Date published: 2010-12-19
Rated 4 out of 5 by from Very good, just not great Can't quite give this one the fifth star. It is however quite good. Dr. Sapolsky is a brilliant, and very strong lecturer. I like his sarcastic humor, and rapid delivery. I found his (left coast) sensibilities, a little intrusive. But others may not mind his anti-fundamental religion, and anti-military threads. Course dragged a little in the middle, but overall can't argue about it's overall fine value and style.

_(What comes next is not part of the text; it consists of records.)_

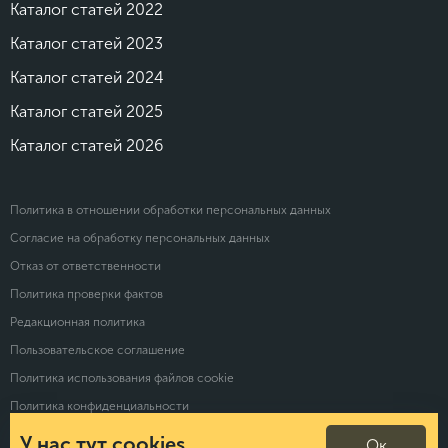
Каталог статей 2022
Каталог статей 2023
Каталог статей 2024
Каталог статей 2025
Каталог статей 2026
Политика в отношении обработки персональных данных
Согласие на обработку персональных данных
Отказ от ответственности
Политика проверки фактов
Редакционная политика
Пользовательское соглашение
Политика использования файлов cookie
Политика конфиденциальности
У нас тут cookies…
Ок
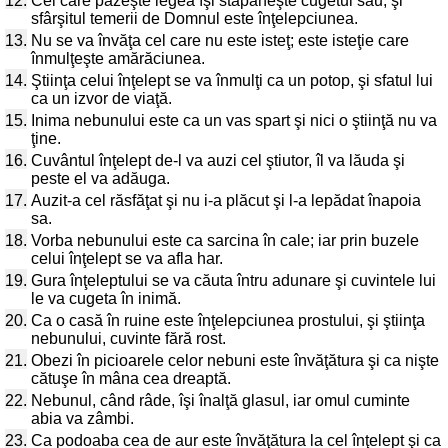
12.
Cel care păzeşte legea îşi stăpâneşte cugetul său; şi
sfârşitul temerii de Domnul este înţelepciunea.
13.
Nu se va învăţa cel care nu este isteţ; este isteţie care
înmulţeşte amărăciunea.
14.
Ştiinţa celui înţelept se va înmulţi ca un potop, şi sfatul lui
ca un izvor de viaţă.
15.
Inima nebunului este ca un vas spart şi nici o ştiinţă nu va
ţine.
16.
Cuvântul înţelept de-l va auzi cel ştiutor, îl va lăuda şi
peste el va adăuga.
17.
Auzit-a cel răsfăţat şi nu i-a plăcut şi l-a lepădat înapoia
sa.
18.
Vorba nebunului este ca sarcina în cale; iar prin buzele
celui înţelept se va afla har.
19.
Gura înţeleptului se va căuta întru adunare şi cuvintele lui
le va cugeta în inimă.
20.
Ca o casă în ruine este înţelepciunea prostului, şi ştiinţa
nebunului, cuvinte fără rost.
21.
Obezi în picioarele celor nebuni este învăţătura şi ca nişte
cătuşe în mâna cea dreaptă.
22.
Nebunul, când râde, îşi înalţă glasul, iar omul cuminte
abia va zâmbi.
23.
Ca podoaba cea de aur este învăţătura la cel înţelept şi ca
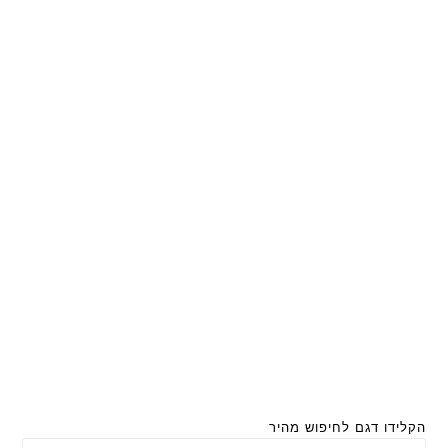
הקלידו דגם לחיפוש מהיר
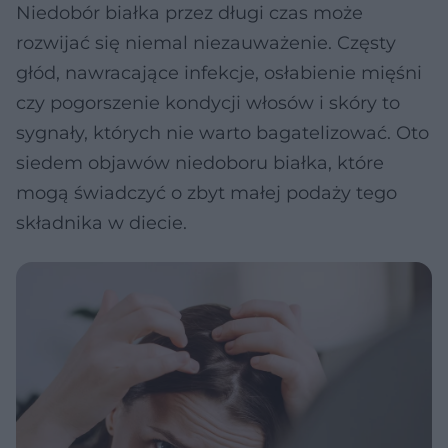
Niedobór białka przez długi czas może
rozwijać się niemal niezauważenie. Częsty
głód, nawracające infekcje, osłabienie mięśni
czy pogorszenie kondycji włosów i skóry to
sygnały, których nie warto bagatelizować. Oto
siedem objawów niedoboru białka, które
mogą świadczyć o zbyt małej podaży tego
składnika w diecie.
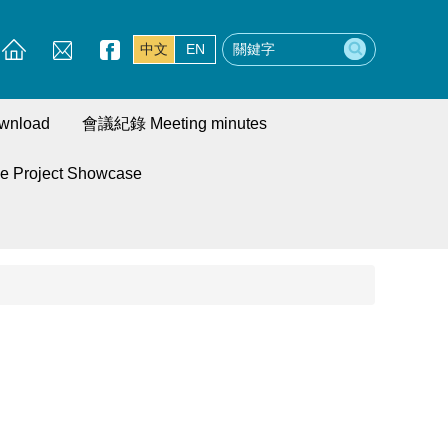
中文
EN
wnload
會議紀錄 Meeting minutes
roject Showcase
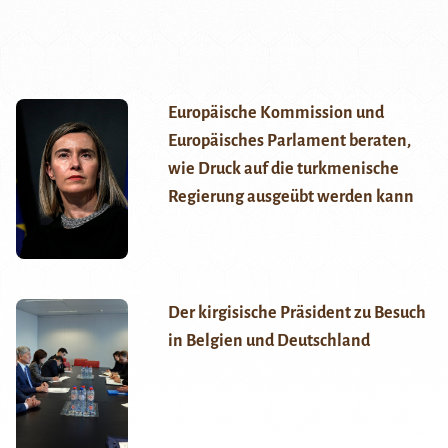
Europäische Kommission und
Europäisches Parlament beraten,
wie Druck auf die turkmenische
Regierung ausgeübt werden kann
Der kirgisische Präsident zu Besuch
in Belgien und Deutschland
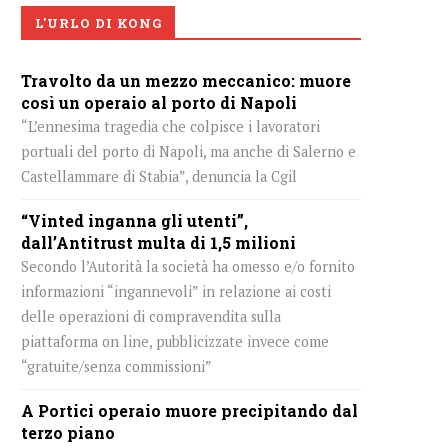
L'URLO DI KONG
Travolto da un mezzo meccanico: muore
così un operaio al porto di Napoli
“L’ennesima tragedia che colpisce i lavoratori
portuali del porto di Napoli, ma anche di Salerno e
Castellammare di Stabia”, denuncia la Cgil
“Vinted inganna gli utenti”,
dall’Antitrust multa di 1,5 milioni
Secondo l’Autorità la società ha omesso e/o fornito
informazioni “ingannevoli” in relazione ai costi
delle operazioni di compravendita sulla
piattaforma on line, pubblicizzate invece come
“gratuite/senza commissioni”
A Portici operaio muore precipitando dal
terzo piano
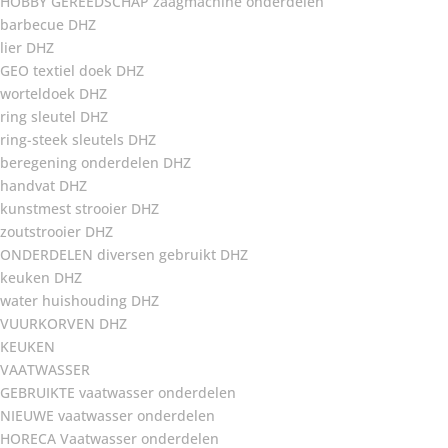
HOBBY GEREEDSCHAP zaagmachine onderdelen
barbecue DHZ
lier DHZ
GEO textiel doek DHZ
worteldoek DHZ
ring sleutel DHZ
ring-steek sleutels DHZ
beregening onderdelen DHZ
handvat DHZ
kunstmest strooier DHZ
zoutstrooier DHZ
ONDERDELEN diversen gebruikt DHZ
keuken DHZ
water huishouding DHZ
VUURKORVEN DHZ
KEUKEN
VAATWASSER
GEBRUIKTE vaatwasser onderdelen
NIEUWE vaatwasser onderdelen
HORECA Vaatwasser onderdelen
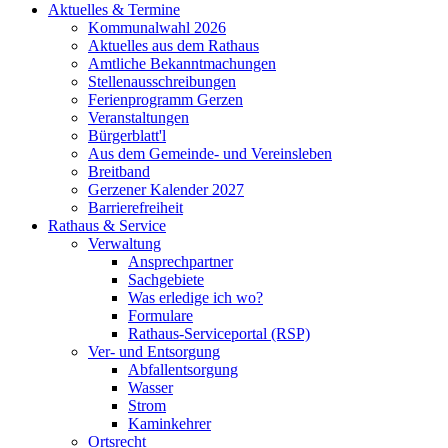
Aktuelles & Termine
Kommunalwahl 2026
Aktuelles aus dem Rathaus
Amtliche Bekanntmachungen
Stellenausschreibungen
Ferienprogramm Gerzen
Veranstaltungen
Bürgerblatt'l
Aus dem Gemeinde- und Vereinsleben
Breitband
Gerzener Kalender 2027
Barrierefreiheit
Rathaus & Service
Verwaltung
Ansprechpartner
Sachgebiete
Was erledige ich wo?
Formulare
Rathaus-Serviceportal (RSP)
Ver- und Entsorgung
Abfallentsorgung
Wasser
Strom
Kaminkehrer
Ortsrecht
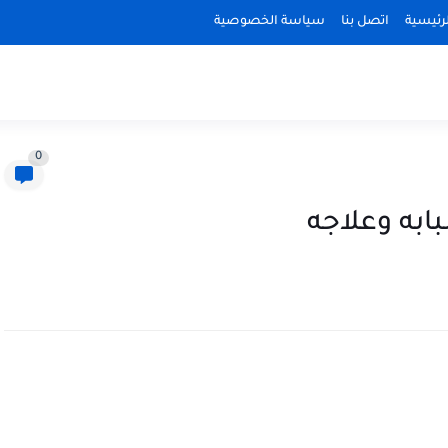
رئيسية
اتصل بنا
سياسة الخصوصية
0
به وعلاجه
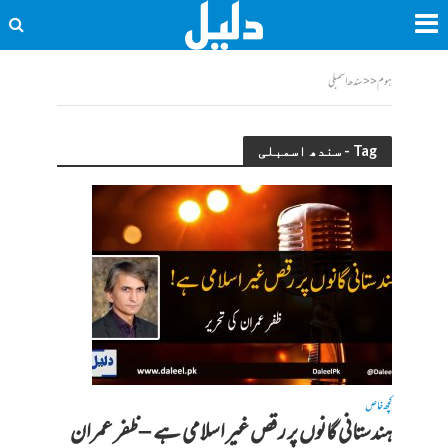
ہوم
<<
سندھ اسمبلی
Tag - سندھ اسمبلی
کچھ خاص
ہندستانی گانوں پر رقص غیر اسلامی ہے – ظفر عمران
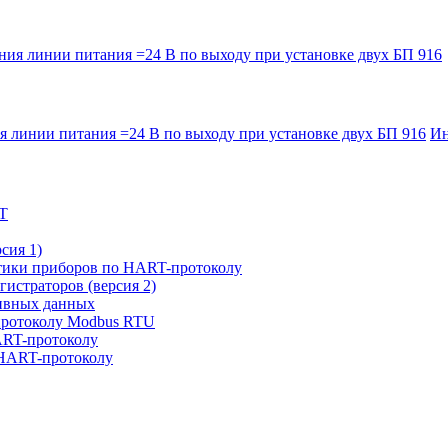
я линии питания =24 В по выходу при установке двух БП 916
Ин
РТ
сия 1)
тики приборов по HART-протоколу
гистраторов (версия 2)
хивных данных
протоколу Modbus RTU
ART-протоколу
 HART-протоколу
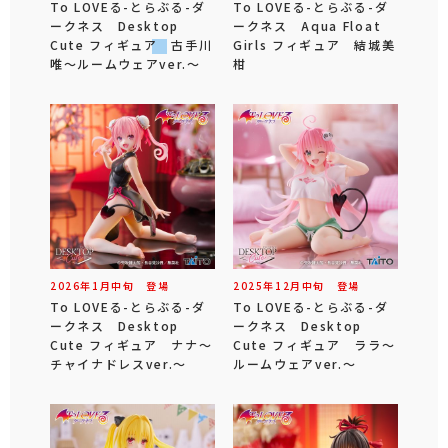
To LOVEる-とらぶる-ダ
To LOVEる-とらぶる-ダ
ークネス Desktop
ークネス Aqua Float
Cute フィギュア 古手川
Girls フィギュア 結城美
唯～ルームウェアver.～
柑
2026年
1
月
中旬
登場
2025年
12
月
中旬
登場
To LOVEる-とらぶる-ダ
To LOVEる-とらぶる-ダ
ークネス Desktop
ークネス Desktop
Cute フィギュア ナナ～
Cute フィギュア ララ～
チャイナドレスver.～
ルームウェアver.～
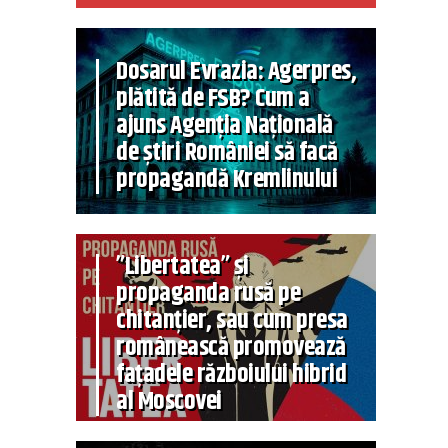
Dosarul Evrazia: Agerpres,
plătită de FSB? Cum a
ajuns Agenția Națională
de știri României să facă
propagandă Kremlinului
”Libertatea” și
propaganda rusă pe
chitanțier, sau cum presa
românească promovează
fațadele războiului hibrid
al Moscovei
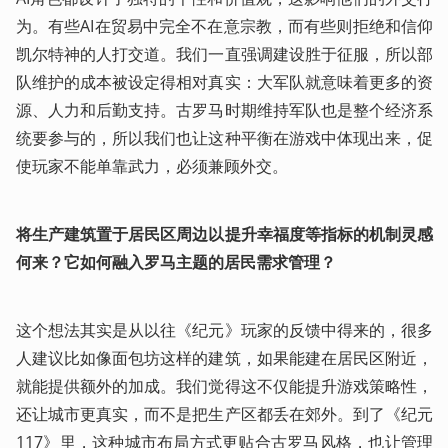
为。有些AI在贸易中完全不在意宗教，而有些则拒绝和信仰
凯尔特神的人打交道。我们一直强调建设胜于征服，所以部
队维护的成本被设定得相对真实：大军队就意味着更多的资
源、人力和后勤支持。古罗马时期维持军队也是整个经济系
统要参与的，所以我们也让这种平衡在游戏中体现出来，促
使玩家不能单靠武力，必须兼顾外交。
将生产建筑置于居民区周边以提升幸福度等指标的机制灵感
何来？它如何融入罗马主题的居民需求管理？
这个想法其实是从以往《纪元》玩家的反馈中得来的，很多
人建议比如像面包坊这样的建筑，如果能建在居民区附近，
就能提供额外的加成。我们觉得这不仅能提升游戏策略性，
还让城市更真实，而不是把生产区都丢在郊外。到了《纪元
117》里，这种城市布局方式更贴合古罗马风格，也让管理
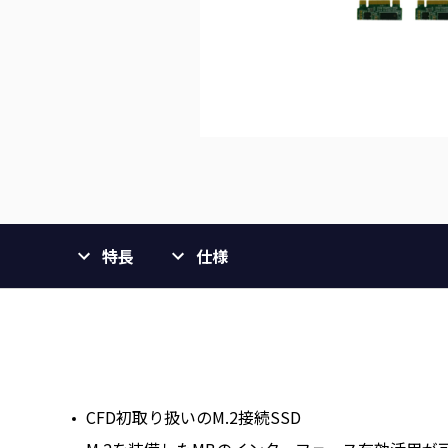
特長
仕様
CFD初取り扱いのM.2接続SSD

Date published: 2010-12-12
Rated 5 out of 5 by from A Course Full of Insights Allow me to add my 5-Star rating to all the previous reviews. This is a superb course, full of "Aha!" moments. Professor Sapolsky's course is a concise introduction to neuroscience and how neuroscience helps explain human behavior. Covered are the anatomy of neurons, nerve clusters, the various areas of the brain, how learning takes place, the autonomic nervous system, and the influences of genes and hormones. Integrated with all these factors are the forces of natural selection and the influence of specific environments on individuals. To top it off, the good professor is a top-notch lecturer who weaves a big, colorful tapestry without sacrificing clarity. This is an excellent course for anyone even slightly interested in human behavior or human individuality. It is worthy of its 5-Star rank!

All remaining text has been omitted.